Ah . . . Life!

It has been a long time, even by my standards. The (very) occasional blogger reappears. If you pick this up expecting a chronicle of northern canoe adventure from the tundra of Nunavut, you’re about to be disappointed. To give away the punch line, we didn’t end up going. Here’s why.

It is a testimony to how life gets in the way of our best laid plans. In our case, life inserted itself around mid-February, when, one morning, Marypat and I were sitting in the living room with our cups of coffee, contemplating the gray dawn. Out of the quiet, Marypat said, “Something’s wrong with me.” I resisted the obvious snarky come back, and instead, felt the chill of dread sparked by a statement like that, at our age. Dread because we know so many people who have fallen prey to mishap, illness, circumstance in ways that have fundamentally changed their lives, altered their abilities, thwarted their ambitions. Debilitating migraines, strokes, falls, cancer, car wrecks, amputations, heart attacks, surgeries gone very wrong. In some cases, friends and acquaintances have succumbed, tragically and too early. These days, we go to a lot more memorial services than weddings . . .

So yes, dread. Also, some impulse to discount that sort of statement. Things come and go, especially at our age. You have a bad month. Inexplicable issues come up and then fade. Maybe it’s a passing thing.

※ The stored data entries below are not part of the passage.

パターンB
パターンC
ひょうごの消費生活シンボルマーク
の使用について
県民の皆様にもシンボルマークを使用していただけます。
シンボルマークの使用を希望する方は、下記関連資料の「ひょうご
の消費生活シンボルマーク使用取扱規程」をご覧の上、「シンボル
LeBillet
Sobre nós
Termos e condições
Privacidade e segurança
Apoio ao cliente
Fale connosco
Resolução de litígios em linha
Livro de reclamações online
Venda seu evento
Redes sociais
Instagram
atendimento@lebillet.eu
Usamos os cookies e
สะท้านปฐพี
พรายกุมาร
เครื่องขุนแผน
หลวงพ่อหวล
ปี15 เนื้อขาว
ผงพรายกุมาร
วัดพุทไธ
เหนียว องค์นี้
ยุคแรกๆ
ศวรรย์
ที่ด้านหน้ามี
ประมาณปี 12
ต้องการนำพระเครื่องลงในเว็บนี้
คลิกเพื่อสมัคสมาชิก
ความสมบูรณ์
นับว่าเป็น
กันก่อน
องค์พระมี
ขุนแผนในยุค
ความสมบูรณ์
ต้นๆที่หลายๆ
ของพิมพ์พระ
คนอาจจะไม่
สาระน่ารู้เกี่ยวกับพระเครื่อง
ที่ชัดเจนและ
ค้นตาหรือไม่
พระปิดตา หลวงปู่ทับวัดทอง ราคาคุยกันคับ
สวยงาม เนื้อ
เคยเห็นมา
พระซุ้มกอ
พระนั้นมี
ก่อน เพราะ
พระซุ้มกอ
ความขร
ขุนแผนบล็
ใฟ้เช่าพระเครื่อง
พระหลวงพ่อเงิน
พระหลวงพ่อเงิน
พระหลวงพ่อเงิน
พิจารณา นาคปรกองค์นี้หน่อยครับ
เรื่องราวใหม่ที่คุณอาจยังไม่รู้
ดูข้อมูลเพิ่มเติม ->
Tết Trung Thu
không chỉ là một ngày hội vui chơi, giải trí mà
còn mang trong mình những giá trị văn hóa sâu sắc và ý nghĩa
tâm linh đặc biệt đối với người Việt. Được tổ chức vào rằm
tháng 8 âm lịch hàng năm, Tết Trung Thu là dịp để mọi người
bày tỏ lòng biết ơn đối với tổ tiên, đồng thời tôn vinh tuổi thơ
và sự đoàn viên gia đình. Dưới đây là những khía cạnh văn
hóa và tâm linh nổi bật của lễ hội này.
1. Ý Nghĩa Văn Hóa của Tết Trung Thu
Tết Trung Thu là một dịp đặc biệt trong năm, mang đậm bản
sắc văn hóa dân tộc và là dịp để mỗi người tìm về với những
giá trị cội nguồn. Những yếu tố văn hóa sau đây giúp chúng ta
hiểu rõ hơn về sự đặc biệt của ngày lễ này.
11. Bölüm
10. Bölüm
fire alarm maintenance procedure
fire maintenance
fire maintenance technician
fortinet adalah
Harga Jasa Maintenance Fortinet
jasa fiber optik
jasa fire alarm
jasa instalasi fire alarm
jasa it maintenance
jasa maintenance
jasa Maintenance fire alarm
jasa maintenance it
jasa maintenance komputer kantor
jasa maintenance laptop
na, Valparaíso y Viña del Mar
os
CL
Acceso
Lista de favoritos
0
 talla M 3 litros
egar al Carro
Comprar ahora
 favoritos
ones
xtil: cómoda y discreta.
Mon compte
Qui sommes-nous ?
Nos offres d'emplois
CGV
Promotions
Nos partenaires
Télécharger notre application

Sometime mid-winter, Marypat started feeling an alarming, full-body ache. Her shoulders, her hips, her neck, her hands. She could barely turn over in bed. She couldn’t open a jar, pick up a box, sit in a car, lift the end of a canoe. When she got out of bed and tried to walk, it was like watching an 80-year old getting her bearings, trusting her legs, taking the first shaky step. Going for a ski that she would normally knock off without any effect would leave her exhausted for days. No more yoga, no more gym workouts, no more all-day outings. It was all she could do to get through a work day teaching art at the elementary school.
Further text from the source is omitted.